Stored data entries:
★ ★ ★ ★ ★

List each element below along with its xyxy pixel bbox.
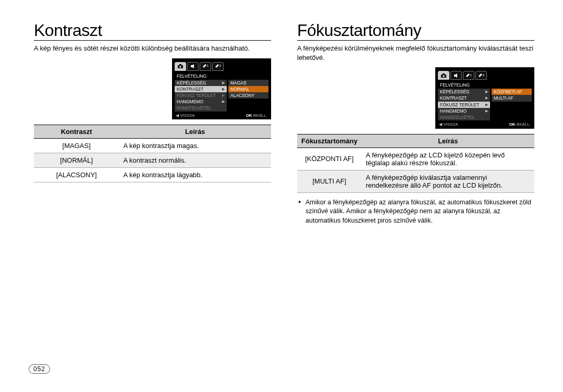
lcd-menu-item: FÓKUSZ TERÜLET▶ <box>438 102 490 108</box>
svg-point-6 <box>443 75 445 77</box>
lcd-menu-item: MAGAS <box>228 80 268 86</box>
right-table-body: [KÖZPONTI AF]A fényképezőgép az LCD kije… <box>297 148 534 192</box>
option-cell: [ALACSONY] <box>34 168 119 182</box>
page-columns: Kontraszt A kép fényes és sötét részei k… <box>34 21 534 225</box>
lcd-left-list: KÉPÉLESSÉG▶KONTRASZT▶FÓKUSZ TERÜLET▶HANG… <box>175 80 227 112</box>
lcd-menu-item: FÓKUSZ TERÜLET▶ <box>175 92 227 99</box>
th-desc: Leírás <box>362 134 534 148</box>
left-lcd: 1 2 FELVÉTELING KÉPÉLESSÉG▶KONTRASZT▶FÓK… <box>172 58 271 120</box>
right-bullet: Amikor a fényképezőgép az alanyra fókusz… <box>298 198 534 226</box>
desc-cell: A fényképezőgép kiválasztja valamennyi r… <box>362 170 534 192</box>
lcd-tabs: 1 2 <box>175 61 268 73</box>
wrench-tab-2-icon: 2 <box>475 71 487 80</box>
table-row: [NORMÁL]A kontraszt normális. <box>34 153 271 168</box>
right-title: Fókusztartomány <box>297 21 534 41</box>
th-desc: Leírás <box>119 125 271 139</box>
lcd-menu-item: HANGMEMO▶ <box>175 99 227 105</box>
lcd-section: FELVÉTELING <box>175 73 268 79</box>
option-cell: [MULTI AF] <box>297 170 362 192</box>
lcd-right-list: KÖZPBETI AFMULTI AF <box>490 89 532 120</box>
camera-tab-icon <box>438 71 449 80</box>
wrench-tab-1-icon: 1 <box>463 71 474 80</box>
table-row: [MULTI AF]A fényképezőgép kiválasztja va… <box>297 170 534 192</box>
th-option: Kontraszt <box>34 125 119 139</box>
sound-tab-icon <box>187 62 199 71</box>
lcd-menu-item: KONTRASZT▶ <box>438 95 490 101</box>
svg-marker-3 <box>191 64 194 68</box>
lcd-body: KÉPÉLESSÉG▶KONTRASZT▶FÓKUSZ TERÜLET▶HANG… <box>438 89 532 120</box>
lcd-section: FELVÉTELING <box>438 82 532 88</box>
svg-rect-1 <box>179 64 181 66</box>
left-lcd-wrap: 1 2 FELVÉTELING KÉPÉLESSÉG▶KONTRASZT▶FÓK… <box>34 58 271 120</box>
sound-tab-icon <box>450 71 462 80</box>
wrench-tab-2-icon: 2 <box>212 62 224 71</box>
lcd-footer: ◀ VISSZA OK BEÁLL. <box>175 112 268 118</box>
option-cell: [KÖZPONTI AF] <box>297 148 362 170</box>
desc-cell: A kép kontrasztja lágyabb. <box>119 168 271 182</box>
table-row: [ALACSONY]A kép kontrasztja lágyabb. <box>34 168 271 182</box>
table-row: [MAGAS]A kép kontrasztja magas. <box>34 139 271 153</box>
lcd-menu-item: KÉPÉLESSÉG▶ <box>438 89 490 95</box>
camera-tab-icon <box>175 62 186 71</box>
lcd-right-list: MAGASNORMÁLALACSONY <box>227 80 268 112</box>
left-table: Kontraszt Leírás [MAGAS]A kép kontrasztj… <box>34 125 271 182</box>
lcd-left-list: KÉPÉLESSÉG▶KONTRASZT▶FÓKUSZ TERÜLET▶HANG… <box>438 89 490 120</box>
right-lcd: 1 2 FELVÉTELING KÉPÉLESSÉG▶KONTRASZT▶FÓK… <box>435 67 534 129</box>
left-table-body: [MAGAS]A kép kontrasztja magas.[NORMÁL]A… <box>34 139 271 182</box>
lcd-menu-item: KÉPÉLESSÉG▶ <box>175 80 227 86</box>
lcd-menu-item: HANGFELVÉTEL <box>438 114 490 120</box>
lcd-menu-item: MULTI AF <box>492 95 532 101</box>
left-intro: A kép fényes és sötét részei közötti kül… <box>34 44 271 53</box>
lcd-footer: ◀ VISSZA OK BEÁLL. <box>438 120 532 127</box>
lcd-menu-item: KONTRASZT▶ <box>175 86 227 92</box>
wrench-tab-1-icon: 1 <box>200 62 211 71</box>
svg-marker-7 <box>454 74 457 78</box>
table-row: [KÖZPONTI AF]A fényképezőgép az LCD kije… <box>297 148 534 170</box>
lcd-menu-item: HANGMEMO▶ <box>438 108 490 114</box>
left-title: Kontraszt <box>34 21 271 41</box>
option-cell: [MAGAS] <box>34 139 119 153</box>
right-column: Fókusztartomány A fényképezési körülmény… <box>297 21 534 225</box>
option-cell: [NORMÁL] <box>34 153 119 168</box>
right-lcd-wrap: 1 2 FELVÉTELING KÉPÉLESSÉG▶KONTRASZT▶FÓK… <box>297 67 534 129</box>
lcd-tabs: 1 2 <box>438 70 532 82</box>
desc-cell: A fényképezőgép az LCD kijelző közepén l… <box>362 148 534 170</box>
lcd-menu-item: HANGFELVÉTEL <box>175 105 227 111</box>
lcd-menu-item: ALACSONY <box>228 92 268 99</box>
right-intro: A fényképezési körülményeknek megfelelő … <box>297 44 534 62</box>
lcd-body: KÉPÉLESSÉG▶KONTRASZT▶FÓKUSZ TERÜLET▶HANG… <box>175 80 268 112</box>
desc-cell: A kontraszt normális. <box>119 153 271 168</box>
svg-point-2 <box>179 66 181 68</box>
lcd-menu-item: KÖZPBETI AF <box>492 89 532 95</box>
lcd-menu-item: NORMÁL <box>228 86 268 92</box>
th-option: Fókusztartomány <box>297 134 362 148</box>
desc-cell: A kép kontrasztja magas. <box>119 139 271 153</box>
right-table: Fókusztartomány Leírás [KÖZPONTI AF]A fé… <box>297 134 534 193</box>
left-column: Kontraszt A kép fényes és sötét részei k… <box>34 21 271 225</box>
page-number: 052 <box>29 364 50 374</box>
svg-rect-5 <box>443 74 445 75</box>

★ ★ ★ ★ ★

> Required action
Your task is to copy every line in the entries that holds the string "TERÜLET".

> Solution
lcd-menu-item: FÓKUSZ TERÜLET▶ <box>438 102 490 108</box>
lcd-left-list: KÉPÉLESSÉG▶KONTRASZT▶FÓKUSZ TERÜLET▶HANG… <box>175 80 227 112</box>
lcd-menu-item: FÓKUSZ TERÜLET▶ <box>175 92 227 99</box>
lcd-body: KÉPÉLESSÉG▶KONTRASZT▶FÓKUSZ TERÜLET▶HANG… <box>438 89 532 120</box>
lcd-left-list: KÉPÉLESSÉG▶KONTRASZT▶FÓKUSZ TERÜLET▶HANG… <box>438 89 490 120</box>
lcd-body: KÉPÉLESSÉG▶KONTRASZT▶FÓKUSZ TERÜLET▶HANG… <box>175 80 268 112</box>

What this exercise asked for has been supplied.